The culture did not endorse alcohol.  It was safe.

They chose love for their brothers, neighbors and even enemies over a simple pleasure.  They could have stood behind the 3 point line in freedom, bombed away hoping to hit a few baskets and not hit a few onlookers.  They took the layup, instead, because they wanted to win.

They understood they had the freedom to drink.  They never preached fire and brimstone against it.  They chose not to out of protective love for others.

This was like an oasis in the desert for me.  God had been showing me before this I should stop drinking.  I was able for the first time to see people who I liked and respected live without alcohol and with no regret.  It was not a dry, miserable and dusty life. It was free from any spirit that would sap or compete with the Holy Spirit’s influence.  It was true freedom!

It was only Jesus who freed me.  Yet, it was a group of humble believers loving perfect strangers rather than their own desires that opened the door to that miracle.

I would still be a prisoner today if my church had a whiskey and cigar bar.  These folks are shooting half-court shots blindfolded and hoping it goes in.

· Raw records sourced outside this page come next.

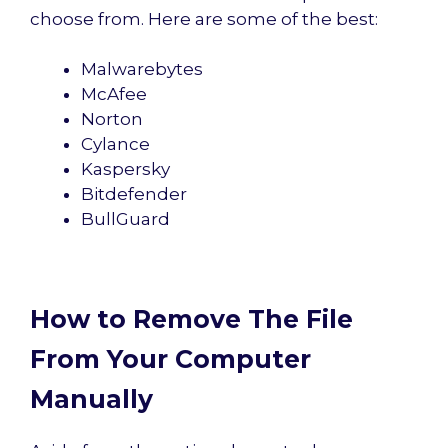
choose from. Here are some of the best:
Malwarebytes
McAfee
Norton
Cylance
Kaspersky
Bitdefender
BullGuard
How to Remove The File
From Your Computer
Manually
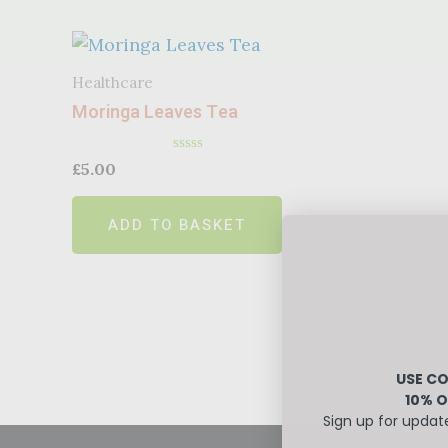
Healthcare
Moringa Leaves Tea
Rated
£
5.00
0
out
of
ADD TO BASKET
5
USE CO
10% O
Sign up for updat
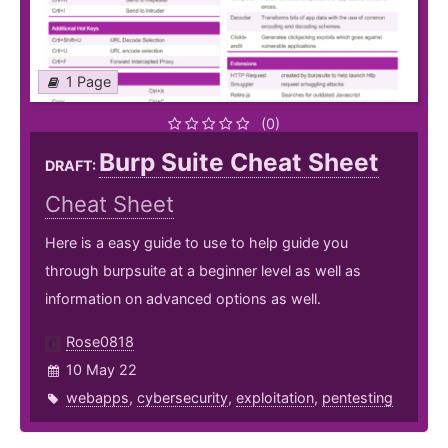
1 Page
(0)
Burp Suite Cheat Sheet
DRAFT:
Cheat Sheet
Here is a easy guide to use to help guide you
through burpsuite at a beginner level as well as
information on advanced options as well.
Rose0818
10 May 22
webapps
,
cybersecurity
,
exploitation
,
pentesting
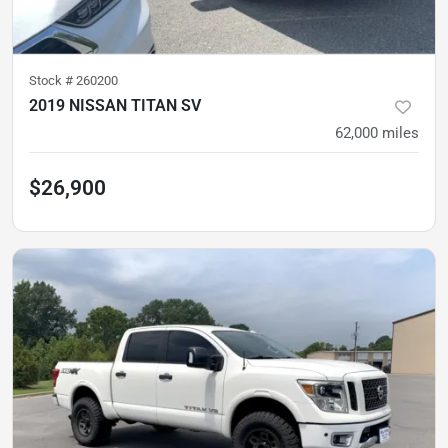
Stock #
260200
2019 NISSAN TITAN SV
62,000
miles
$26,900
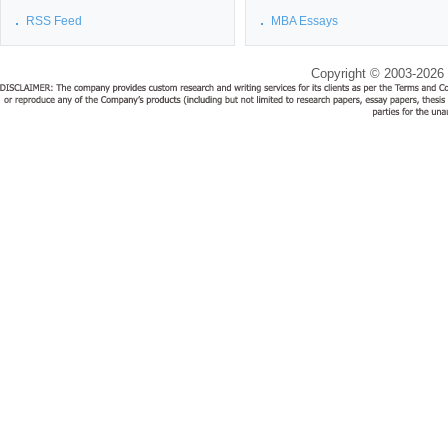
RSS Feed
MBA Essays
Copyright © 2003-2026 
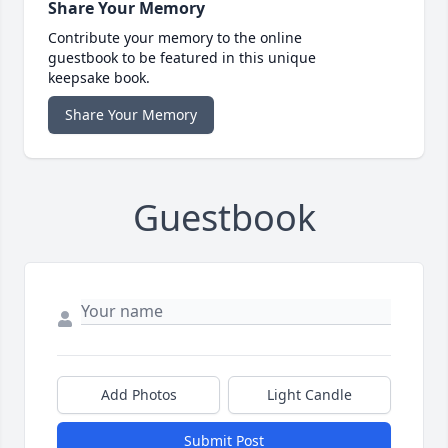
Share Your Memory
Contribute your memory to the online
guestbook to be featured in this unique
keepsake book.
Share Your Memory
Guestbook
Add Photos
Light Candle
Submit Post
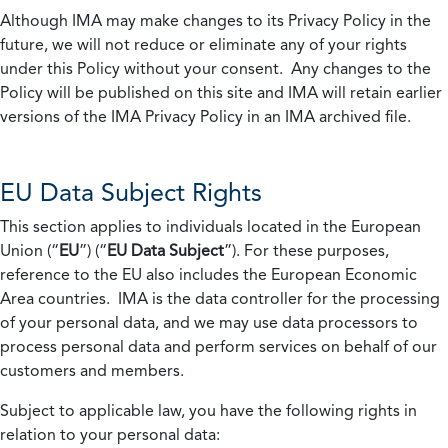
Although IMA may make changes to its Privacy Policy in the
future, we will not reduce or eliminate any of your rights
under this Policy without your consent. Any changes to the
Policy will be published on this site and IMA will retain earlier
versions of the IMA Privacy Policy in an IMA archived file.
EU Data Subject Rights
This section applies to individuals located in the European
Union (“
EU
”) (“
EU Data Subject
”). For these purposes,
reference to the EU also includes the European Economic
Area countries. IMA is the data controller for the processing
of your personal data, and we may use data processors to
process personal data and perform services on behalf of our
customers and members.
Subject to applicable law, you have the following rights in
relation to your personal data:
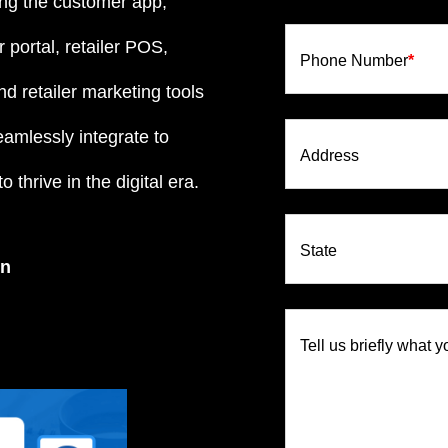
ng the customer app,
 portal, retailer POS,
Phone Number
*
d retailer marketing tools
eamlessly integrate to
Address
 thrive in the digital era.
State
on
Tell us briefly what y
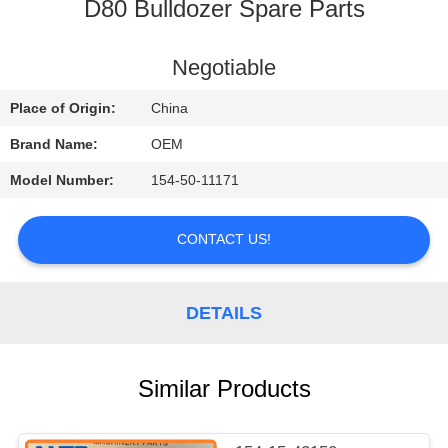
CONTROL
D80 Bulldozer Spare Parts
BLOG
Negotiable
Place of Origin:
China
SITEMAP
Brand Name:
OEM
Model Number:
154-50-11171
PRIVACY
POLICY
CONTACT US!
DETAILS
Similar Products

Should Christians Drink Alcohol Pastor Unlikely

A Minefield in the Church

Now multiply my example by the millions who battle with alcohol every day.  Many of them are like I was, struggling mightily because of what sin has done to them.

The questions are simple for you to answer:

Who do you want to be to God’s struggling sheep?  A refuge or a stumbling block?

Who do you want to protect?  Your right to please your palate or your brother?

Do you want to take every easy opportunity to win the game of Christian life?  Take the easy points and choose not to drink.

The loss is nothing to God’s work.  The possible damage is huge.

Paul compares you as a Christian to an athlete comparing for the Olympics.  Their goal impacts everything they do.  They tailor what they eat, drink, how they sleep and every other facet of their lives to win their event.  It only makes sense.  They do what they have to in order to win the medal.

Saying no to a glass of wine is a minor thing that could impact someone’s eternity.  Yes, it’s permissible, but is it worth it.

This does not even get into whether we are squelching the Spirit by choosing alcohol?  Drunk with Wine v. Filled with Spirit?

It does not inquire how many people are pushing the line between drunk and sober when defining their alcohol consumption.

Be Different

This an unpopular opinion in many churches.  Craft beers and small groups at bars are a thing these days.  Why should you give that up if the church is doing it?

Jesus is always our example.  He came to an undeserving population and gave up everything so that we could be saved.  Jesus knew He had the right to march into Jerusalem and place Himself on the Throne of David.  He could have simply judged every one of us.

Yet, He let go of those rights and laid down everything for us.  He made heaven a safe place for us through His sacrifice.  He did so voluntarily out of love solely for our benefit.

The selfless love of Christ helped saved us.  The same sort of love from His disciples can save others from a lifetime of struggle.

Are you willing to do the same for your brothers and sisters imprisoned by drugs and alcohol?  Are you willing to be different?

Take every single layup available.  Be holier than those around you and shine.  Then you will win the rewards for running the eternal race as God intends.